Briscoe v. Clark County

Mr. Justice Dickey

delivered the opinion of the Court:

Section 9 of article 10 of our present constitution relates to compensation of county officers in Cook county.

Section 10 says: “The county board, except as provided in section 9 of this article, shall fix the compensation of all county officers; with the amount of their necessary clerk hire, stationery, fuel, and other expenses, and in all cases where fees are provided for, said compensation shall be paid only out of, and shall in no instance exceed, the fees actually collected. * * * Provided, that the compensation of no officer shall be increased or diminished during his term of office. All fees or allowances by them received in excess of their said compensation shall be paid into the county treasury.”

Briscoe became county clerk of Clark county on the first Monday in December, 1873. At the September term of the county board next before his term began, that board fixed the compensation of the county clerk at $1200, that of deputy at $600, and for fuel and stationery $200 per annum. Until the September term of the county board in 1875, he, as county clerk, made his semi-annual reports, showing the amount of fees collected, and showing his necessary expenses for clerk hire, stationery, fuel, etc.; the amount of these expenses exceeding every year the amount fixed therefor as above. These accounts were audited and allowed.

At that term he made a bargain with the board by which he agreed to furnish, at his own expense, certain record books, blanks and stationery, and to charge to the county no fees in criminal cases, in certain cases, and also to transact pension business free of charge, and in consideration of which the board agreed to excuse him from reporting the amount of fees collected and allow him to retain the future earnings of the office, and to furnish fuel for the office.

Two years afterward, at the July term, 1877, the board, by resolution, repudiated the contract as invalid.

At the September term, 1877, he made some fruitless attempts to present and have audited certain bills for clerk hire, stationery and fuel, and also to present semi-annual reports of receipts and expenditures from 1875 to that time. All these the board refused to receive or consider. He thereupon brought an action against the county for that part of his current expenses for clerk hire, fuel and stationery which exceeded the residue of the fees collected during that time, after deducting therefrom the amount of his salary, at $1200 per annum.

The county pleaded the general issue and a plea of set-off, claiming the excess of the amount of fees actually collected, over the amount found by adding the clerk’s salary ($1200 a year) to the amounts fixed for deputy clerk and fuel, etc., by the order of 1873 ($800 a year).

There is no dispute about the facts. The case turned upon the construction of the 10th section of article 10, above stated.

The circuit court held that the action of the county board in September, 1873, fixing the allowances to be made for clerk hire and fuel and stationery, could not be changed during appellant’s term of office, and hence, no matter what might be the necessary expense of the office in that regard, the board could allow no more and the appellant could recover no more.

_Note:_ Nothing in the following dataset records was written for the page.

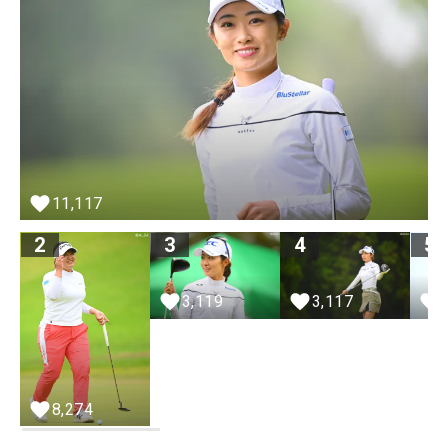
11,117
2
3
4
5
3,119
3,117
8,274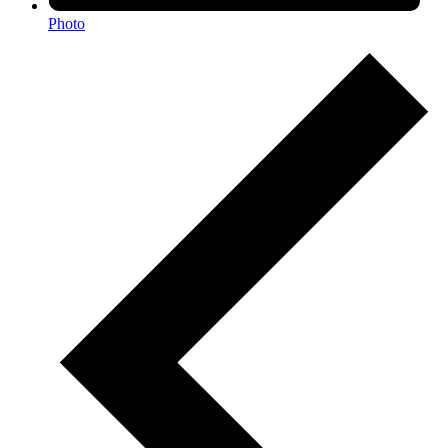
Photo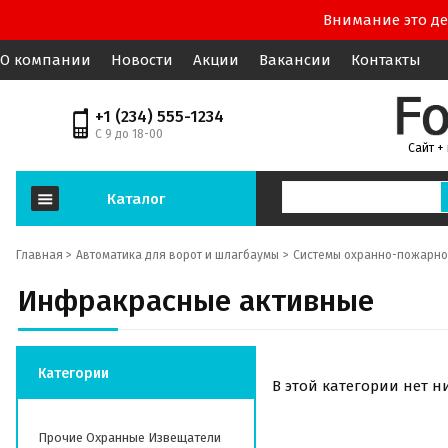
Внимание это де
О компании
Новости
Акции
Вакансии
Контакты
+1 (234) 555-1234
С 9 до 18-00
Сайт +
Каталог
Главная >
Автоматика для ворот и шлагбаумы
Системы охранно-пожарно
Инфракрасные активные
Категории
В этой категории нет н
Прочие Охранные Извещатели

The Appellate Court adopted the same view. This, we think, is error. As we understand that clause, it is the salary of the county officer which the county board is to fix—the compensation for the personal discharge of official duty by him. It is that compensation which the board is forbidden to change during the term of office.

By the constitution the county board is to fix the compensation which each county officer is to receive, with (in addition to or besides) “the amount of their necessary * * * expenses.” The compensation or salary was to be fixed in advance. The expenses were to be determined by the necessity which the business of the office should develop. We have already decided, where the board had fixed an amount in advance as that to be allowed for these expenses, that the officer can not claim that amount unless expenses to that amount were actually incurred.

The contract of September, 1875, was a vicious contract, so plainly against the policy of the constitution that it was not binding as a contract, and was invalid in so far as it undertook to relieve appellant from his duty to make regular reports of his receipts, and from his duty to pay into the county treasury the excess of such receipts over his fixed salary,—but it was effective in doing away with the work of the county board in 1873, in so far as that action undertook the extra-constitutional work of fixing in advance the amount to be allowed for necessary expenses. It follows, that the accounts of this officer with the county should be adjusted, by charging him with all the fees actually collected and crediting him with his salary, ($1200 a year,) and also with all moneys actually paid out by him as expenses for necessary fuel, stationery and clerk hire.

The judgment of the Appellate Court must be reversed, and the cause remanded for proceedings in conformity with the views here expressed.

Judgment reversed.

Scholfield, J., did not participate in the consideration of this case.